Images are not part of the copy; write out the rest of the data exactly as given.
START Record set
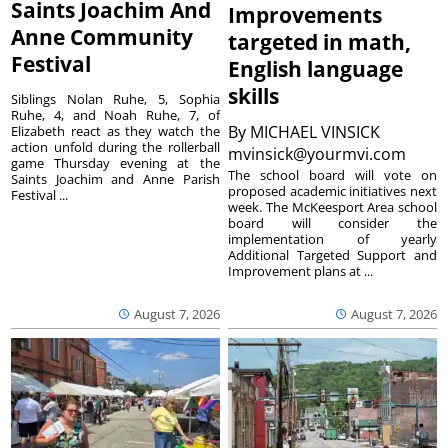
Saints Joachim And
Improvements
Anne Community
targeted in math,
Festival
English language
skills
Siblings Nolan Ruhe, 5, Sophia
Ruhe, 4, and Noah Ruhe, 7, of
By
MICHAEL VINSICK
Elizabeth react as they watch the
action unfold during the rollerball
mvinsick@yourmvi.com
game Thursday evening at the
The school board will vote on
Saints Joachim and Anne Parish
proposed academic initiatives next
Festival ...
week. The McKeesport Area school
board will consider the
implementation of yearly
Additional Targeted Support and
Improvement plans at ...
August 7, 2026
August 7, 2026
END Record set
▶ [Completed task]:
Saints Joachim And
Improvements
Anne Community
targeted in math,
Festival
English language
skills
Siblings Nolan Ruhe, 5, Sophia
Ruhe, 4, and Noah Ruhe, 7, of
By
MICHAEL VINSICK
Elizabeth react as they watch the
action unfold during the rollerball
mvinsick@yourmvi.com
game Thursday evening at the
The school board will vote on
Saints Joachim and Anne Parish
proposed academic initiatives next
Festival ...
week. The McKeesport Area school
board will consider the
implementation of yearly
Additional Targeted Support and
Improvement plans at ...
August 7, 2026
August 7, 2026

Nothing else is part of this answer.